SIA Chartsā relative strength rankings help investors manage risk by identifying stocks and sectors which are underperforming relative to their peers and/or their benchmarks and should potentially be avoided. Staying away from stocks that are not attracting capital can help investors to avoid areas at higher risk of absolute declines and relative underperformance. Despite news of a positive US retail sales report on Monday, US retailers have been struggling on a relative basis for some time. Home Depot (HD) for example, failed in its latest attempt to return to the green zone in the SIA S&P 100 Index Report for the first time in over two years. The home improvement giant faltered just short of the yellow-green zone boundary and in recent weeks, it has been sinking back down toward the bottom of the Yellow Neutral Zone.
Currently in 50th place, down 16 spots over the last month, Home Depot is currently only three spots away from a return to the red zone for the first time since December. Over the latest month, HD shares have fallen by 10.3%, a much steeper falloff than the 0.9% dip made by the benchmark S&P 100 Index. Last November, Home Depot (HD) shares broke out of a $270.00 to $330.00 trading range that had prevailed for over a year and a half, kicking off a rally that drove the shares up toward $390.00. A spike up toward $400.00 failed to hold above that big round number and turned out to be a buying climax as the shares subsequently turned downward after that.
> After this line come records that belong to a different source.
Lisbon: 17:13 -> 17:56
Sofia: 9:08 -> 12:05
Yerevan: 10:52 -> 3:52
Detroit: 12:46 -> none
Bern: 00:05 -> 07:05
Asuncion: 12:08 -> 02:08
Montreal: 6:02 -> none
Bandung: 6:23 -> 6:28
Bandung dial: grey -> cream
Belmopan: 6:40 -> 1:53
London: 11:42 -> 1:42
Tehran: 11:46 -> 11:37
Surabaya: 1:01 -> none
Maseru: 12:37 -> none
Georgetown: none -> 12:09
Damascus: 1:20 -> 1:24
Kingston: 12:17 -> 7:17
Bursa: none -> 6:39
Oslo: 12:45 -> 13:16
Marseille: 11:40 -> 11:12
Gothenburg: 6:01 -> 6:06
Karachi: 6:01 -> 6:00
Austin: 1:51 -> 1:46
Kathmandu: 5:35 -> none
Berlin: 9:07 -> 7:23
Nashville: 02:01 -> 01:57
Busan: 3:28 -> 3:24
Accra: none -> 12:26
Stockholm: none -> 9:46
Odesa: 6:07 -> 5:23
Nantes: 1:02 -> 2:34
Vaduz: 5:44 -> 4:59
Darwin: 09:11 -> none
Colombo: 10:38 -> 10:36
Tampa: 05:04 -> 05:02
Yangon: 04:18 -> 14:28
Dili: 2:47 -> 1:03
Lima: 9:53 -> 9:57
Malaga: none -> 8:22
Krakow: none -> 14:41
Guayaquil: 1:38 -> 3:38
For the last month, HD shares have been under distribution, falling away from $400.00, snapping an uptrend line, taking out their 10-week moving average and then dropping under the $350.00 round number, which has flipped to become initial resistance.
Currently, HD is approaching potential support near $330.00, its previous breakout point where resistance has reversed polarity to become support for now. Should that hold, it would indicate the bulls are prepared to defend that level. Should it fail, however, it would signal the start of a potentially deeper downtrend with next potential support near the $300.00 round number.
A four-month advance in Home Depot (HD), which carried the shares from the $270s to the $390s has come to an abrupt end. After rising like an escalator, the shares have fallen like an elevator in recent weeks, dropping back into the $330s without even a 3-box bounce along the way.
The shares have completed a bearish Double Bottom breakdown to signal the start of a new downtrend, which would be confirmed by a close below the January low near $333.00, a move that would also complete a pending spread double bottom pattern. Should that occur, previous column highs and lows suggest potential downside support may appear near $326.40, then $307.50 and $295.50 on trend. Initial resistance on a rebound may emerge near $350.00 a round number that aligns with a 3-box reversal.
With a bearish SMAX score (which is a near-term 1 to 90-day indicator comparing an asset against different equal-weight asset classes) of 5 out of 10, HD is exhibiting short-term weakness against the asset classes.